Abstrakte Rechtssätze
Die Rechtsbeschwerde nach den Vorschriften §§ 574, 577 ZPO n.F. ist unzulässig, wenn das Beschwerdegericht sie nicht zur Entscheidung zulässt; in diesem Fall ist sie zu verwerfen.
Die Entscheidung des Beschwerdegerichts über die Zulassung der Rechtsbeschwerde ist grundsätzlich nicht anfechtbar.
Ein außerordentlicher Rechtsbehelf gegen die Nichtzulassung der Rechtsbeschwerde ist nur dann eröffnet oder verfassungsrechtlich geboten, wenn besondere Gründe vorliegen; regelmäßig besteht ein solcher Weg nicht.
Wird eine Rechtsbeschwerde als unzulässig verworfen, sind dem Unterlegenen die Kosten des Rechtsmittels aufzuerlegen, soweit das Gericht dies anordnet.
Vorinstanzen
vorgehend LG Marburg, 26. Oktober 2022, Az: 3 T 167/22
vorgehend AG Frankenberg-Eder, 2. März 2022, Az: 32 M 945/21
nachgehend BGH, 9. März 2023, Az: I ZB 106/22, Beschluss
Tenor
Die Rechtsbeschwerde des Schuldners gegen den Beschluss des Landgerichts Marburg - 3. Zivilkammer - vom 26. Oktober 2022 wird auf seine Kosten als unzulässig verworfen, weil die Rechtsbeschwerde in dem Beschluss nicht zugelassen wurde (§ 574 Abs. 1 Nr. 2, § 577 Abs. 1 Satz 2 ZPO n.F.).
Die Entscheidung des Beschwerdegerichts, die Rechtsbeschwerde nicht zuzulassen, ist nicht anfechtbar (vgl.
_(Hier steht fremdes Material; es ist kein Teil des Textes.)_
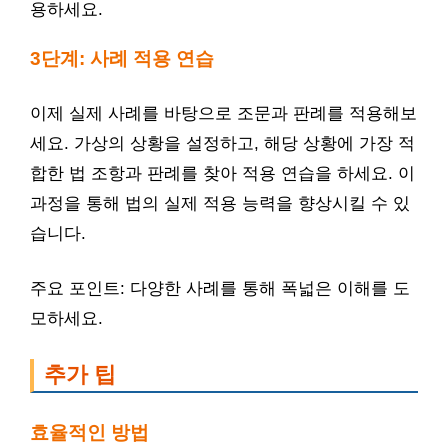
용하세요.
3단계: 사례 적용 연습
이제 실제 사례를 바탕으로 조문과 판례를 적용해보
세요. 가상의 상황을 설정하고, 해당 상황에 가장 적
합한 법 조항과 판례를 찾아 적용 연습을 하세요. 이
과정을 통해 법의 실제 적용 능력을 향상시킬 수 있
습니다.
주요 포인트: 다양한 사례를 통해 폭넓은 이해를 도
모하세요.
추가 팁
효율적인 방법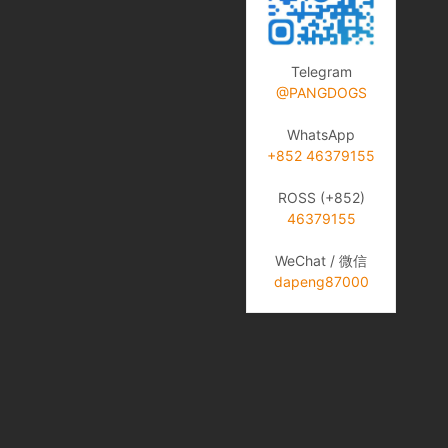
Telegram
@PANGDOGS
WhatsApp
+852 46379155
ROSS (+852)
46379155
WeChat / 微信
dapeng87000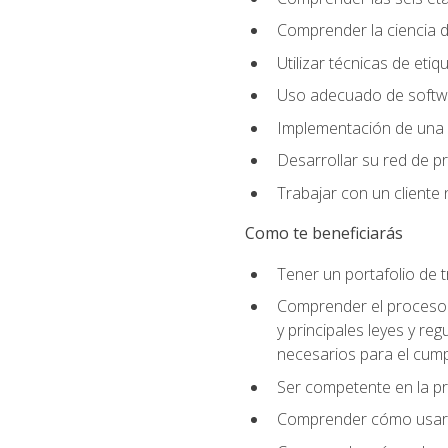
Comprender la ciencia de
Utilizar técnicas de eti
Uso adecuado de softwar
Implementación de una 
Desarrollar su red de pr
Trabajar con un cliente 
Como te beneficiarás
Tener un portafolio de 
Comprender el proceso p
y principales leyes y re
necesarios para el cump
Ser competente en la pr
Comprender cómo usar el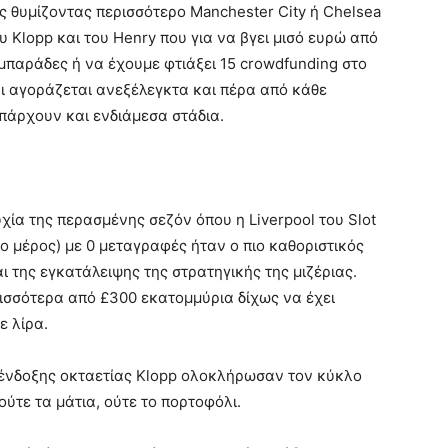
 θυμίζοντας περισσότερο Manchester City ή Chelsea
υ Klopp και του Henry που για να βγει μισό ευρώ από
μπαράδες ή να έχουμε φτιάξει 15 crowdfunding στο
ίται αγοράζεται ανεξέλεγκτα και πέρα από κάθε
πάρχουν και ενδιάμεσα στάδια.
χία της περασμένης σεζόν όπου η Liverpool του Slot
ο μέρος) με 0 μεταγραφές ήταν ο πιο καθοριστικός
 της εγκατάλειψης της στρατηγικής της μιζέριας.
ρισσότερα από £300 εκατομμύρια δίχως να έχει
ε λίρα.
 ένδοξης οκταετίας Klopp ολοκλήρωσαν τον κύκλο
ούτε τα μάτια, ούτε το πορτοφόλι.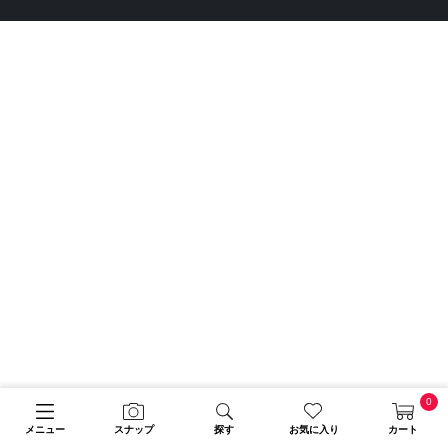
0
メニュー
スナップ
探す
お気に入り
カート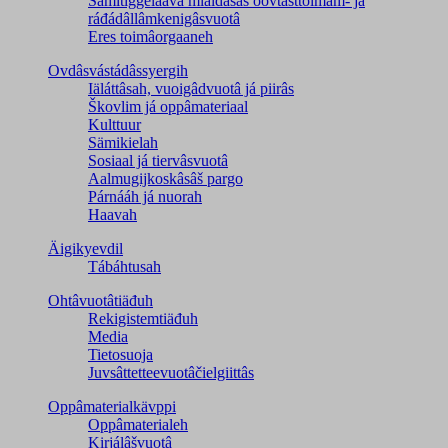
Sämitiggelaavâ miäldásâš oovtâsttoimâm- já
ráđádâllâmkenigâsvuotâ
Eres toimâorgaaneh
Ovdâsvástádâssyergih
Iäláttâsah, vuoigâdvuotâ já piirâs
Škovlim já oppâmateriaal
Kulttuur
Sämikielah
Sosiaal já tiervâsvuotâ
Aalmugijkoskâsâš pargo
Párnááh já nuorah
Haavah
Äigikyevdil
Tábáhtusah
Ohtâvuotâtiäđuh
Rekigistemtiäđuh
Media
Tietosuoja
Juvsâttetteevuotâčielgiittâs
Oppâmaterialkävppi
Oppâmaterialeh
Kirjálâšvuotâ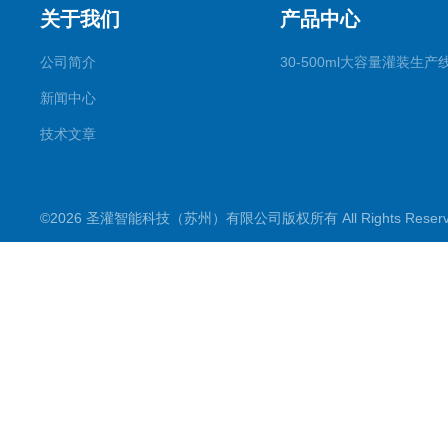
关于我们
产品中心
公司简介
30-500ml大容量灌装生产
新闻中心
技术文章
©2026 圣灌智能科技（苏州）有限公司版权所有 All Rights Rese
BGH, Beschluss vom 9. Dezember 2021 - I ZB 57/21, juris Rn. 2 mwN). Der Weg zu einer außerordentlichen (Rechts-)Beschwerde ist nicht eröffnet und verfassungsrechtlich auch nicht geboten (vgl. BGH, Beschluss vom 22. Juni 2021 - I ZB 28/21, juris Rn. 2 mwN).